Simon Yates wins 6th Vuelta stage, Atapuma keeps lead

English rider Simon Yates won a hot and hilly sixth stage of the Spanish Vuelta on Thursday, while Darwin Atapuma of Colombia kept the overall lead for a third consecutive day (Mindaugas Kulbis/AP)

LUINTRA, Spain — English rider Simon Yates won a hot and hilly sixth stage of the Spanish Vuelta on Thursday, while Darwin Atapuma of Colombia kept the overall lead for a third consecutive day.

Yates, the twin of fellow cyclist Adam Yates, completed the 163-kilometre (101-mile) route from Monforte de Lemos to Luintra in just over four hours. It was the 24-year-old Yates’ first win at a grand tour.

The Orica BikeExchange rider attacked on a short ascent less than four kilometres from the finish and sped away for the victory by 20 seconds over runner-up Luis-Leon Sanchez.

Atapuma and title favourites Chris Froome, Nairo Quintana, Alejandro Valverde and Alberto Contador came in a group half a minute after the winner.

"I managed to take my opportunity at the finish," Yates said. "It wasn’t planned. We just wanted to make it a hard day."

The stage only had one level-2 category climb, but the rolling route of constant ups and downs along narrow country roads wore down all but the hardiest riders and allowed attacks from distance.

Omar Fraile first threatened on a breakaway. He built a three-minute lead halfway through the stage, before he was caught and passed by Mathias Frank.

Yates set out after late chaser Dani Moreno, whose Movistar team had led the pursuit, and passed both Moreno and Frank to ride alone to the finish.
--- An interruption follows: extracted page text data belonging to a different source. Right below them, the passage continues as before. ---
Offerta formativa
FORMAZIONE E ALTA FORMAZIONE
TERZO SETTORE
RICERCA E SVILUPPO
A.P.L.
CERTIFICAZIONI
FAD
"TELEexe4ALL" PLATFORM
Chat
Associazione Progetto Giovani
Yates called the stage "pretty crazy."

"Lots of twists and turns, hard roads as well, but it came out perfectly in the finish," Yates said. "I timed my attack to perfection."

His win comes a month after brother Adam impressed at the Tour de France with a fourth-place finish.

Atapuma’s BMC team helped him protect the leader’s red jersey by staying with the hard pace set first by Orica BikeExchange early and Movistar late.

"We were attentive and got on their wheel," Atapuma said. "We had good legs today and defended the lead."

Atapuma kept his half-minute advantage over Valverde, Froome, Esteban Chaves and Quintana. Contador remained almost 2 minutes behind.

The seventh stage on Friday is a 158.5-kilometre (98-mile) ride over three category-three climbs from Maceda to Puebla de Sanabria.